La scène est au bord du grau,
entre mer et étang. Non loin,
les enfants jouent à chercher
des vers pour la pêche des grands.
Il n'est pas midi, l'heure du café
et du thé vert brûlant. Le dialogue
courbe les visages et caresse les
mains. Je me suis écarté et vous
regarde longuement, tout à la joie
de cette heure inouïe. Du vent dans
les branches de sassafras me revient
soudain à l'esprit. Mais Obaldia est
si loin avec son Kentucky d'opérette.
Nous sommes à Minorque, au cœur d'une
réserve et je vous aime, mes parents,
mon ami. Maryse est de côté. Sa voix
se casse dans l'émotion. Je bois ses
paroles enthousiastes, à mi chemin
entre trois langues. Au centre est Adeline,
si belle. Elle voit ce que nos regards trop
bas ne savent voir : l'ouvrier sur le toit
qui chaule les tuiles à l'aide d'un balai
improvisé, les écailles des langues qu'ébarbent
ses doigts neufs.
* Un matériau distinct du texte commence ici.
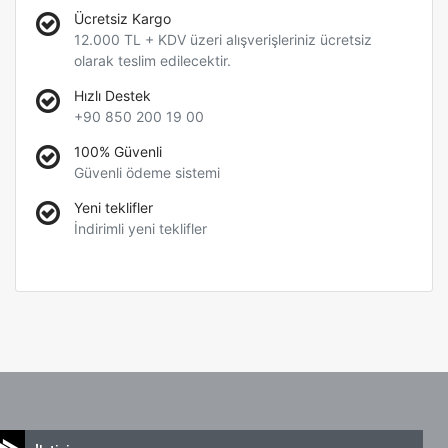
Ücretsiz Kargo
12.000 TL + KDV üzeri alışverişleriniz ücretsiz
olarak teslim edilecektir.
Hızlı Destek
+90 850 200 19 00
100% Güvenli
Güvenli ödeme sistemi
Yeni teklifler
İndirimli yeni teklifler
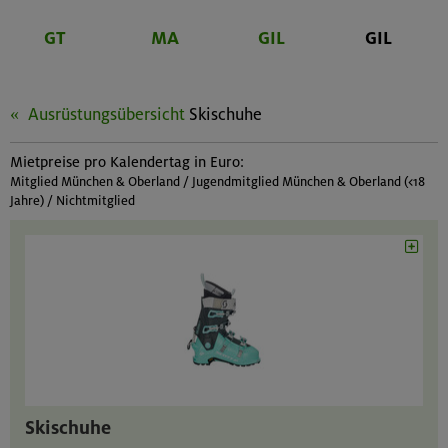
GT
MA
GIL
GIL
Ausrüstungsübersicht
Skischuhe
Mietpreise pro Kalendertag in Euro:
Mitglied München & Oberland / Jugendmitglied München & Oberland (<18
Jahre) / Nichtmitglied
Skischuhe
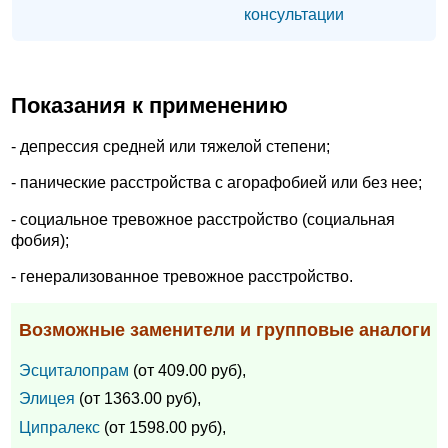
консультации
Показания к применению
- депрессия средней или тяжелой степени;
- панические расстройства с агорафобией или без нее;
- социальное тревожное расстройство (социальная
фобия);
- генерализованное тревожное расстройство.
Возможные заменители и групповые аналоги
Эсциталопрам
(от 409.00 руб),
Элицея
(от 1363.00 руб),
Ципралекс
(от 1598.00 руб),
Pourquoi un concept si clair
dans une langue, aux modalités surprenantes,
peine-t-il à se faire entendre dans une autre
unifiée ? Paco, à sa droite, a la parole lente
et posée. Il ne juge ni sélectionne, il dissèque
chaque mot comme l'ongle brise la coque du fruit
sec pour en extraire le noyau savoureux. Je ne les
écoute plus et mes mains épousent mes cuisses.
La concorde naît par delà les mots, à l'ombre
grêle des tamariniers touffus...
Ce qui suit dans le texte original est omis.